ITALIA – Il dibattito sull’ergastolo ostativo, incredibilmente attuale, è senza dubbio molto complesso da seguire e comprendere a pieno. Per avere un quadro generale di ciò che sta accadendo, è intervenuta ai nostri microfoni l’avvocato catanese Elena Cassella, con l’obiettivo di fare il punto della situazione e spiegare come si è evoluta la questione, facendo riferimento anche agli aggiornamenti più recenti.
Le pronunce della Corte Costituzionale
Partendo dalle premesse ampiamente spiegate da Elena Cassella nella precedente intervista, la Corte costituzionale si è pronunciata a più riprese sulla disciplina dell’ergastolo ostativo.
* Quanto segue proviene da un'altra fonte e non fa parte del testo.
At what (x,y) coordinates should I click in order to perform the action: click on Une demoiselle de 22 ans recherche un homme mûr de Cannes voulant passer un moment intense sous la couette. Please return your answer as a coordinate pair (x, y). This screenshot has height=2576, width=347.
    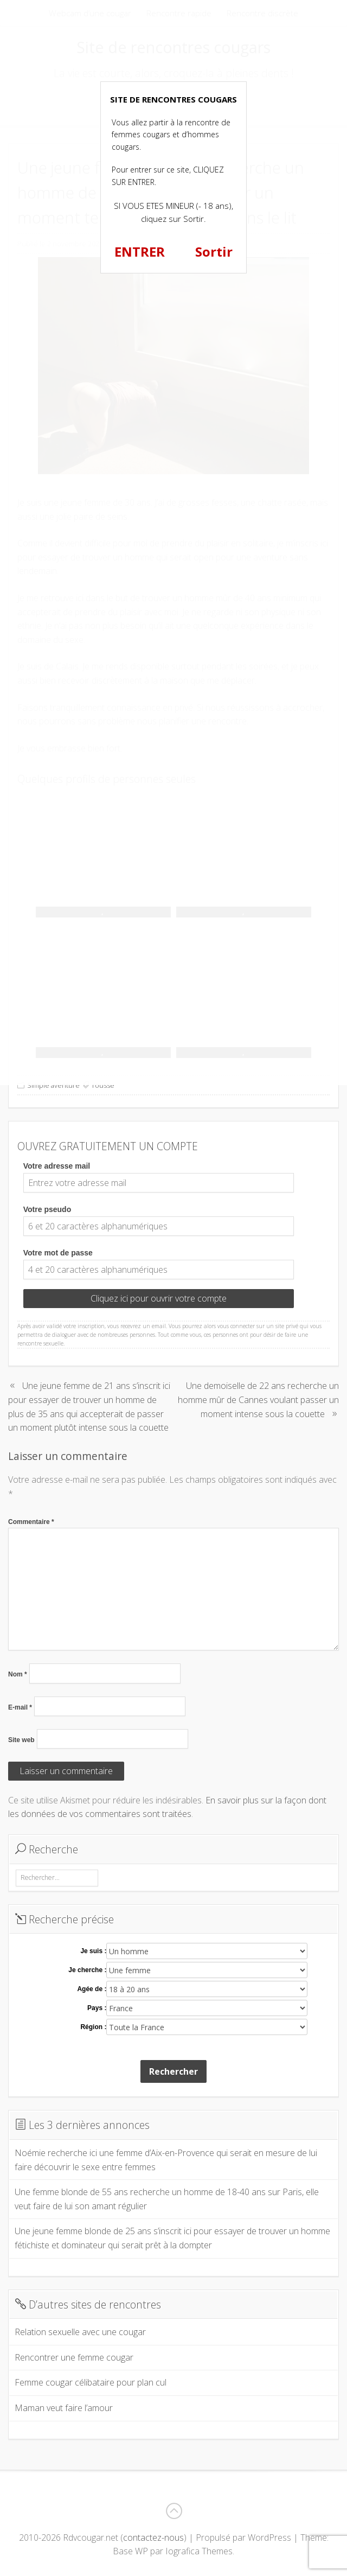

“Con la pronuncia n. 253/2019 – ha affermato l’avvocato Cassella – la Corte ha dichiarato l’illegittimità dell’art. 4-bis, comma 1, ord. pen., nella parte in cui non prevede che possano essere concessi permessi premio anche in assenza di collaborazione con la giustizia a norma dell’art. 58-ter ord. pen., allorché siano stati acquisiti elementi tali da escludere, sia l’attualità di collegamenti con la criminalità organizzata, sia il pericolo del ripristino di tali collegamenti“.
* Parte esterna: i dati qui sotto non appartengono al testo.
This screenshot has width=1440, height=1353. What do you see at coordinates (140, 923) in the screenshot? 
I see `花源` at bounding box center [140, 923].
“Ebbene, è chiaro l’invito rivolto dalla Corte costituzionale: la presunzione di pericolosità dei condannati ostativi di prima fascia deve diventare relativa“.
Il diritto al silenzio
Il focus adesso si sposta su un altro aspetto di profonda rilevanza: “Ora, uno dei passaggi centrali dell’iter argomentativo sviluppato dalla Consulta è la valorizzazione del diritto al silenzio nella fase di esecuzione della pena, quale corollario dell’inviolabile diritto di difesa di cui all’art. 24 Cost. (vedi anche. Corte Cost., 7 maggio 2008, n. 165)“.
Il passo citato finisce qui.